The Mockracy (world premiere), with its monologue written by Andrew Wale, made what can only be an intentionally perplexing start to Putrov’s ‘exploration and celebration of the role of the male dancer from the post-Romantic era up to the present day’. Shouts of ‘Get off!’ as the monologue showed no signs of stopping were possibly staged, but a lot of people obviously thought, like King James I during a Twelfth Night masque that bored him: ‘Why don’t they dance? What did they make me come here for? … Dance!’

After a musical palate cleanser (by a live ensemble) there were any number of male dancers, and one female dancer, to make an audience understand why it came. Proietto himself, at the end of the first part, gave a really memorable performance of Russell Maliphant’s Afterlight (Part One) (2009): he brought out the beauty and the sadness.

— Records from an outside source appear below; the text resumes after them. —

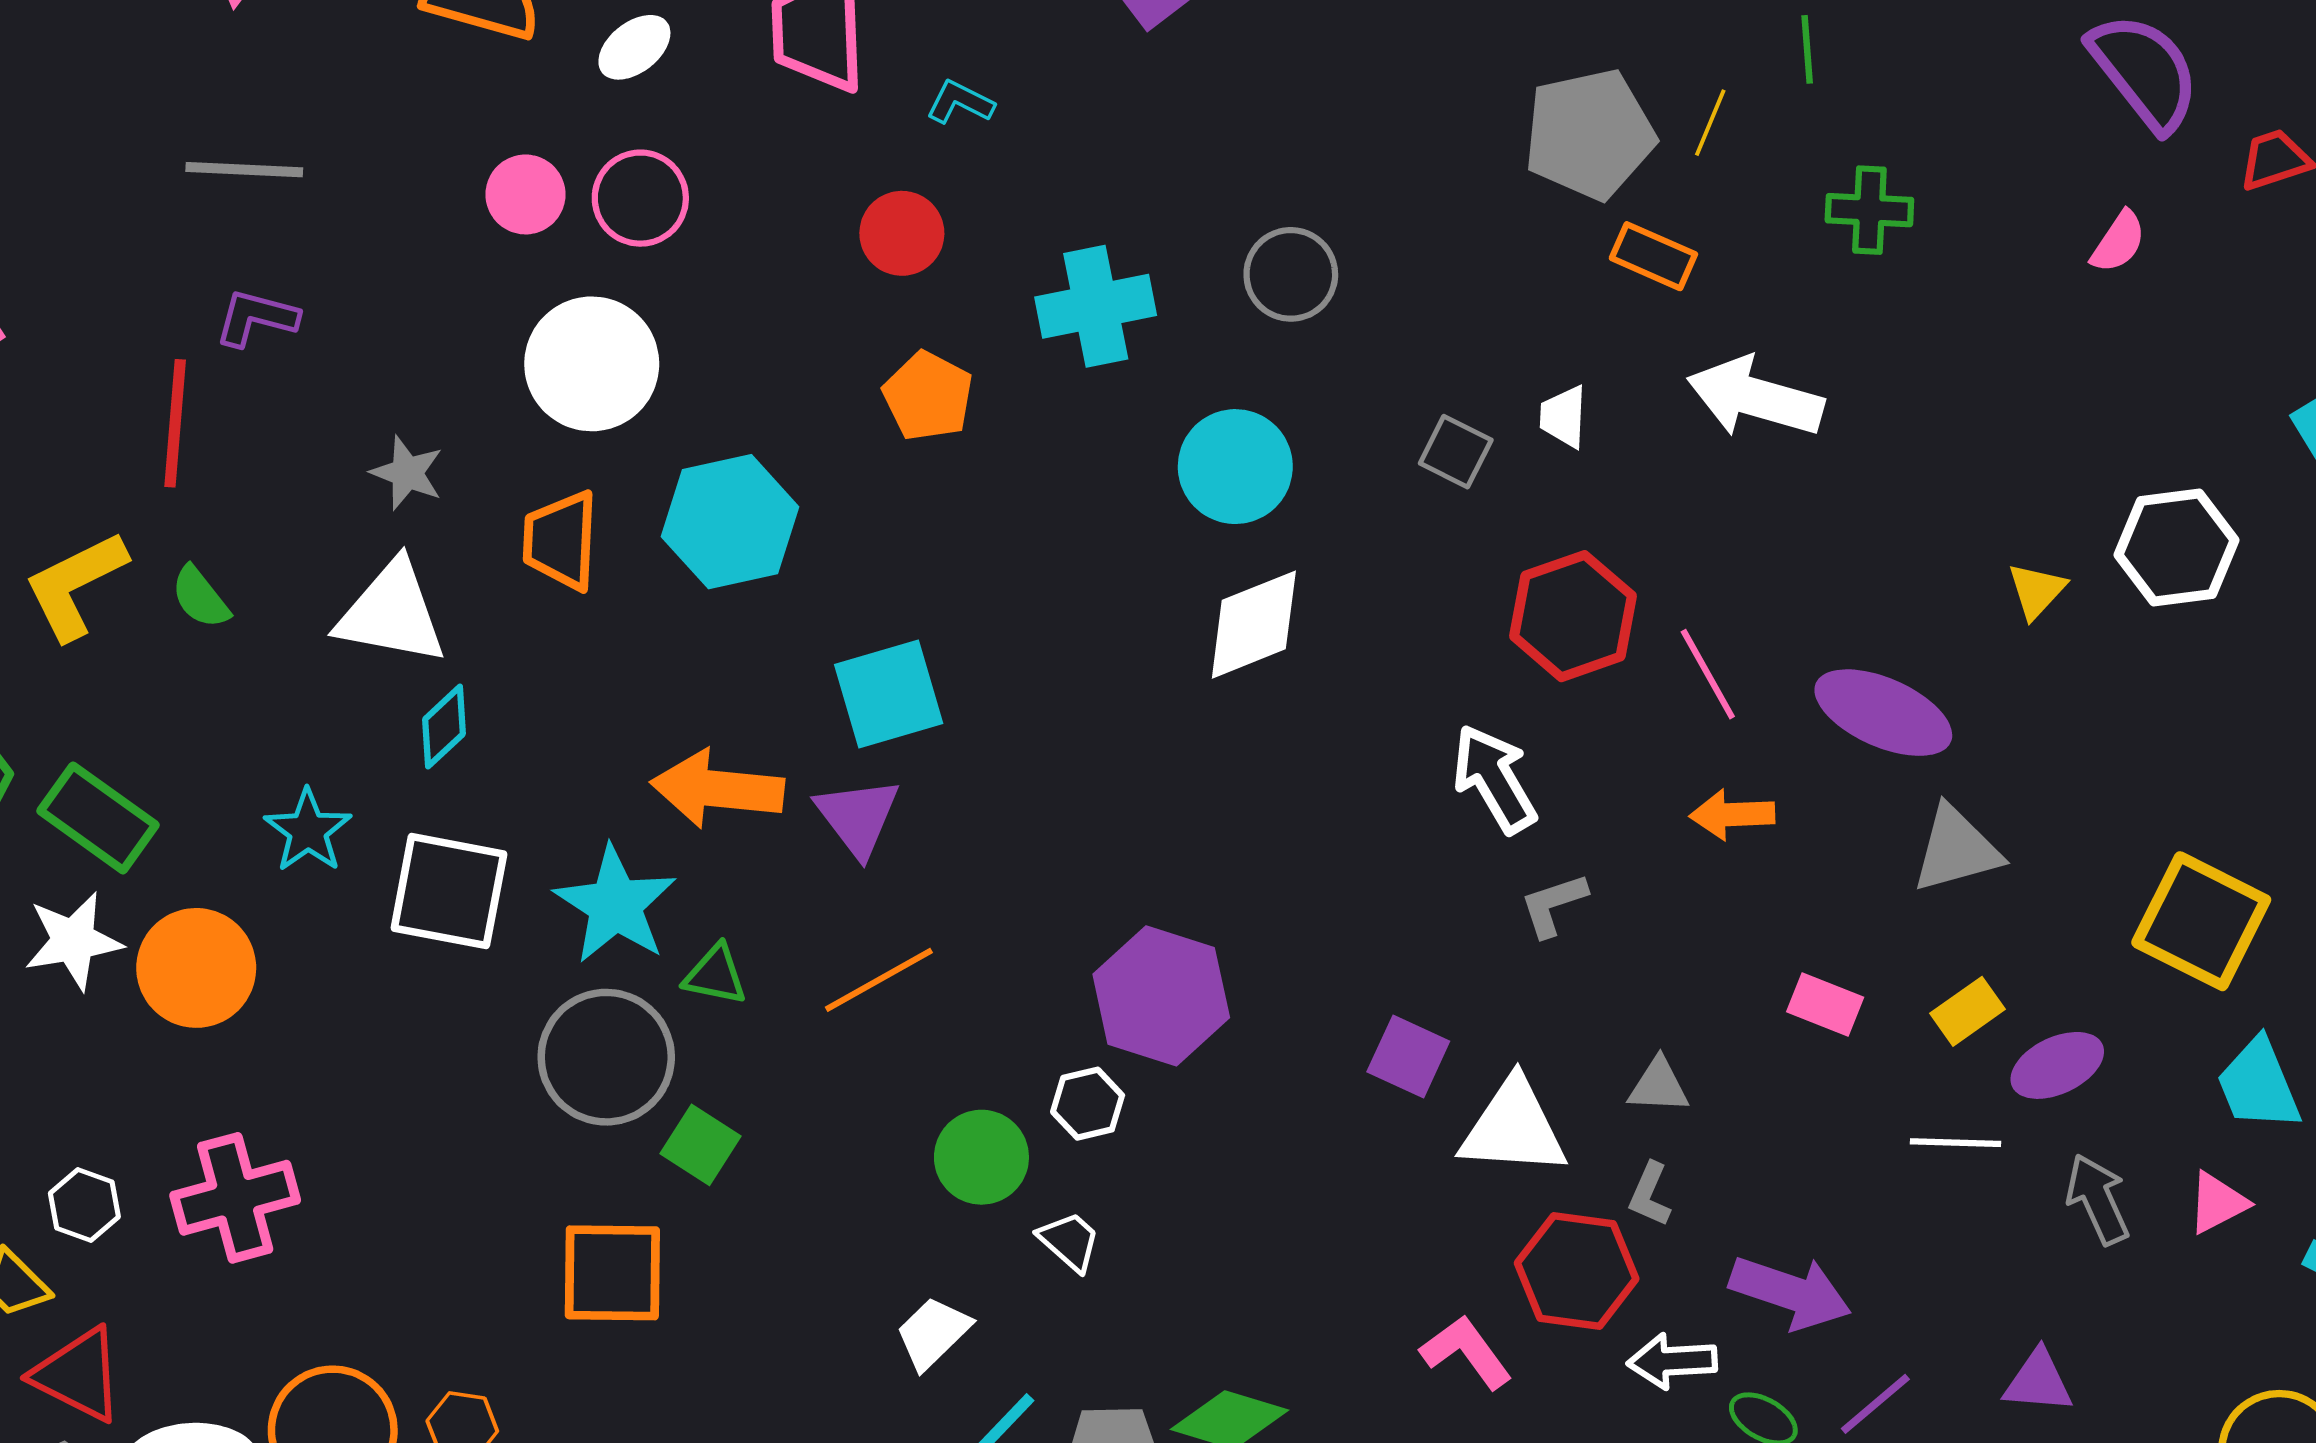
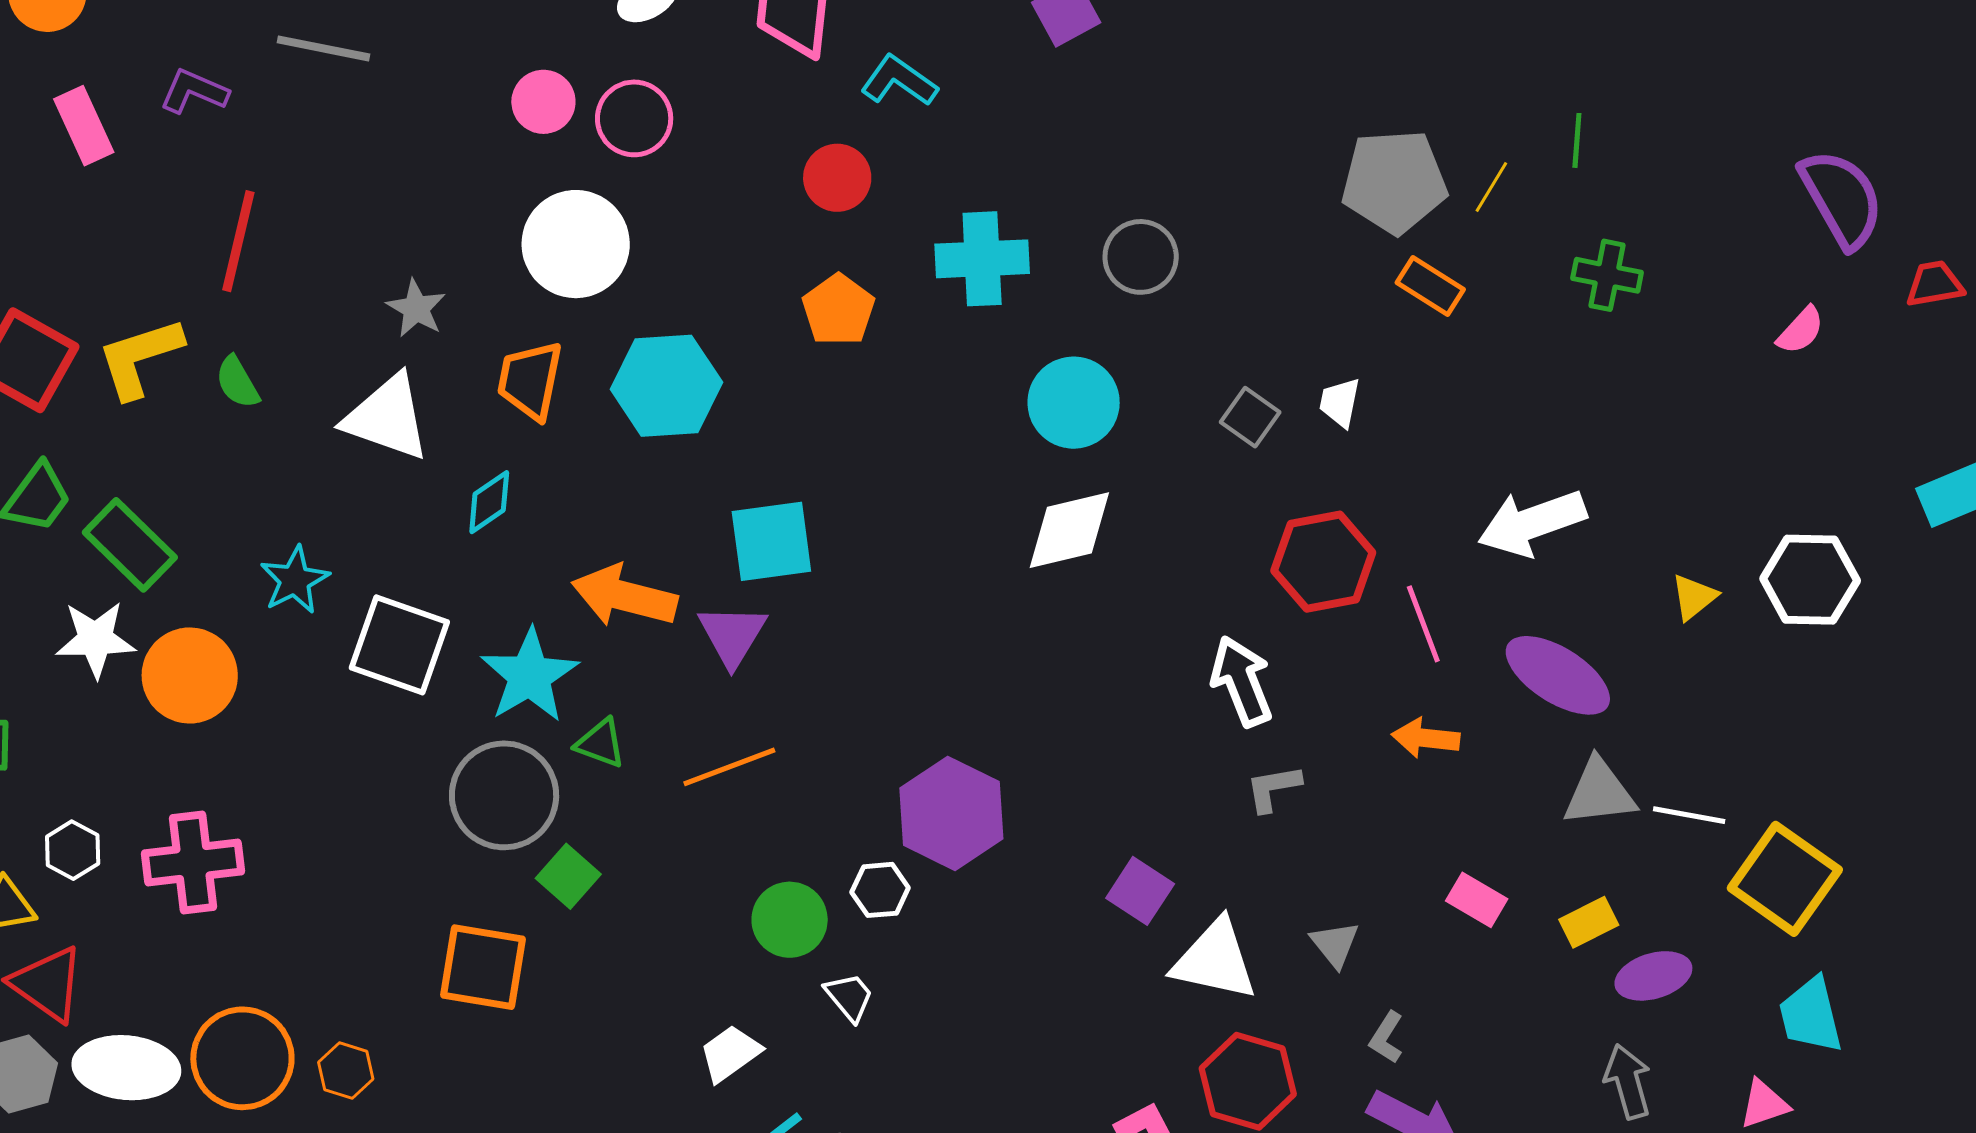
cyan L-shape: (960, 102) -> (899, 81), size x1.4
purple L-shape: (256, 318) -> (194, 91), moved
white arrow: (1755, 397) -> (1532, 523), moved, turned -44
cyan diamond: (444, 727) -> (489, 502), moved
gray triangle: (1658, 1086) -> (1335, 944), turned 40
white line: (1955, 1143) -> (1689, 815), moved
gray L-shape: (1650, 1194) -> (1386, 1037), moved
gray arrow: (2098, 1199) -> (1628, 1082), moved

Before that, Marian Walter, arms covered, legs bare, shifted between outward and inward-directed movement in Ludovic Ondiviela’s thoughtful Berlin (2014). Matthew Ball’s sustained balances in Christopher Bruce’s Excerpt from Swansong, third movement (1987) stilled you as you looked. In a costume designed by Philip Treacy, Mathieu Ganio was resplendent in Alastair Marriott’s Clair de Lune (2017). The spangles and feather-like strands attached to the gauze on his upper body were not only spectacular, they also highlighted the breadth of his port de bras. Weber’s music itself seemed to drip from Ivan Putrov’s fingers as he held them above his head in Fokine’s Le Spectre de la Rose (1911). Francesca Hayward was spellbinding, in arabesque and bourrée, as the girl who dreams the ‘spectre’ into existence.

The second part of the evening opened with virtuosic display by bare-armed, bare-legged Giovanni Princic in Eric Gauthier’s ironic Ballet 101 (2006), but neither of the works that followed, Fokine’s Petrushka (1911), performed by Anton Lukovkin, and Nureyev’s Prince’s Variation from Swan Lake Act I (1964 ), Mathieu Ganio (again), ended with the impact they seemed to promise at their start.

In Ludovic Ondiviela’s world premiere, System/A.1, Ivan Putrov removes the wrapping from an apparently robotic Matthew Ball and both men embark on the second, searching dance piece of the evening by this choreographer. Like a work Ondiviela created for a Draft Works programme at the Royal Opera House in 2014 (for two female dancers), it shows an individual uncomfortably confronted by a second self.

After Daniel Proietto had returned for a third time to perform Alan Lucien Øeyen’s endlessly spinning Sinnerman (2014), to songs by Nina Simone, Alessandro Staiano and Marian Walter took up their places for Roland Petit’s Pas de deux from Proust ou les Intermittences du Coeur (1974). One of only two works (out of the programme’s thirteen) to show men dancing together, it uses all the resources of the ballet-trained, male body in an intense expression of homosexual desire. Especially so when Gabriel Fauré’s music is played live.

The curtain then fell to rise, after an arrangement of Boney M’s ‘Rasputin’, on the figure of Irek Mukhamedov. Grizzly-haired, in braces and vest, he sits on a wooden chest with arms raised in humorous acknowledgement of the audience’s veneration or surprise. The Men in Motion of 2017 might have started off in an odd way, but in Jingling from the Zills, the third of the evening’s new works, choreographed for Mukhamedov by Arthur Pita, it ended on a note that is both witty and humane.